Se há uma constante na escrita de Artur Pérez-Reverte (Cartagena, Espanha, 1951), é a existência de uma certa tensão guerrilheira que o escritor foi curtindo na pele graças aos cenários por onde passou enquanto repórter de guerra. Retirado há mais de 20 anos, e por opção própria, dessas andanças, Pérez-Reverte reinventa essa tensão em todos os romances que escreve, quer eles sejam um mergulho na História ou na actualidade. O Francoatirador Paciente pertence a esta segunda categoria. O território de combate é aqui o mundo do graffiti, com o seu exército próprio, submisso a regras tácitas — códigos de honra que só encontram paralelo nas guerras de antanho —, ditames estéticos, especificações técnicas. Pelo rigor na forma como a documentação recolhida foi tratada por Pérez-Reverte, assessorado pelos melhores artistas deste género que trabalham em Madrid, o livro é, já agora, um excelente manual para quem quiser compreender este mundo de writers e tags.

Mas Pérez-Reverte, como se sabe, não escreve guias didácticos, antes romances trepidantes que são muitas vezes viagens ao coração das trevas. Há aqui um paralelismo implícito, mesmo se não citado, com a procura que Marlow faz de Kurtz no célebre romance homónimo de Joseph Conrad. Só que em O Francoatirador Paciente o caçador, que é uma caçadora, chama-se Alejandra Varela e a presa é Sniper, uma lenda da arte da rua que na sua cruzada ganhou foros de líder carismático com aura romântica.

Alejandra, especialista em arte contemporânea, tem como missão convencer Sniper a deixar a sombra e os métodos guerrilheiros de actuação e, vindo à luz do dia, deixar-se consagrar como um autor fundamental da arte urbana, através de um livro e de uma enorme exposição num museu de referência. A perseguição vai levar Alejandra a Lisboa e a Verona, antes do encontro cara a cara em Nápoles. Em Lisboa, recolhe testemunhos de uma noite cheia de adrenalina em que o exército de Sniper encheu a cidade de olhos negros sobrepostos por uma cruz vermelha: “Calculámos que intervieram nessa noite uma centena de writers repetindo o motivo concebido por Sniper, ainda que cada um à sua maneira: latas, stencils, cartazes, stickers… Foi bombing total, incluindo monumentos e igrejas. Até nos eléctricos. Tudo. Na estátua do Pessoa que há em frente da Brasileira pintaram-lhe uns olhos com cruzes na cara… Os serviços de limpeza contabilizaram duas mil e tal pinturas na parte nobre da cidade.

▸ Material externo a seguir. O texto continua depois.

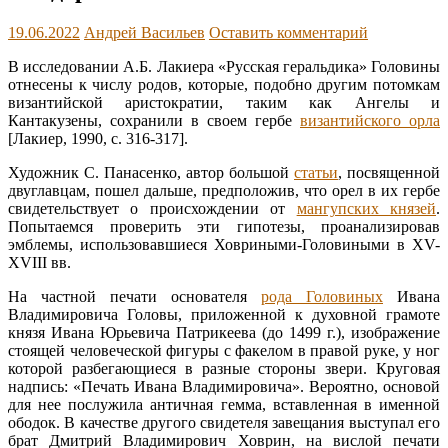
19.06.2022
Андрей Васильев
Оставить комментарий
В исследовании А.Б. Лакиера «Русская геральдика» Головины
отнесены к числу родов, которые, подобно другим потомкам
византийской аристократии, таким как Ангелы и
Кантакузены, сохранили в своем гербе
византийского орла
[Лакиер, 1990, с. 316-317].
Художник С. Панасенко, автор большой
статьи
, посвященной
двуглавцам, пошел дальше, предположив, что орел в их гербе
свидетельствует о происхождении от
мангупских князей
.
Попытаемся проверить эти гипотезы, проанализировав
эмблемы, использовавшиеся Ховриными-Головиными в XV-
XVIII вв.
На частной печати основателя
рода Головиных
Ивана
Владимировича Головы, приложенной к духовной грамоте
князя Ивана Юрьевича Патрикеева (до 1499 г.), изображение
стоящей человеческой фигуры с факелом в правой руке, у ног
которой разбегающиеся в разные стороны звери. Круговая
надпись: «Печать Ивана Владимировича». Вероятно, основой
для нее послужила античная гемма, вставленная в именной
ободок. В качестве другого свидетеля завещания выступал его
брат Дмитрий Владимирович Ховрин, на вислой печати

Nem os Jerónimos, nem o monumento aos Descobrimentos, nem a Torre de Belém escaparam.”

O episódio de Lisboa é aproveitado para o autor se espraiar sobre o amor e conhecimento que tem da cidade, descrevendo-a como uma cidade amiga dos graffiters. É uma pausa na guerrilha, tal como o são as inúmeras vezes que se sente que apetece a Pérez-Reverte deixar cair a máscara da neutralidade e questionar, ridicularizando-os, os valores que dominam o mundo da arte contemporânea e o endeusamento do artista contemporâneo. Em nome de um certa verdade, fiel a si próprio, talvez o escritor queira deixar claro que se mantém oficial e cavalheiro, apesar do fascínio que tem pelo material com que mexe neste romance.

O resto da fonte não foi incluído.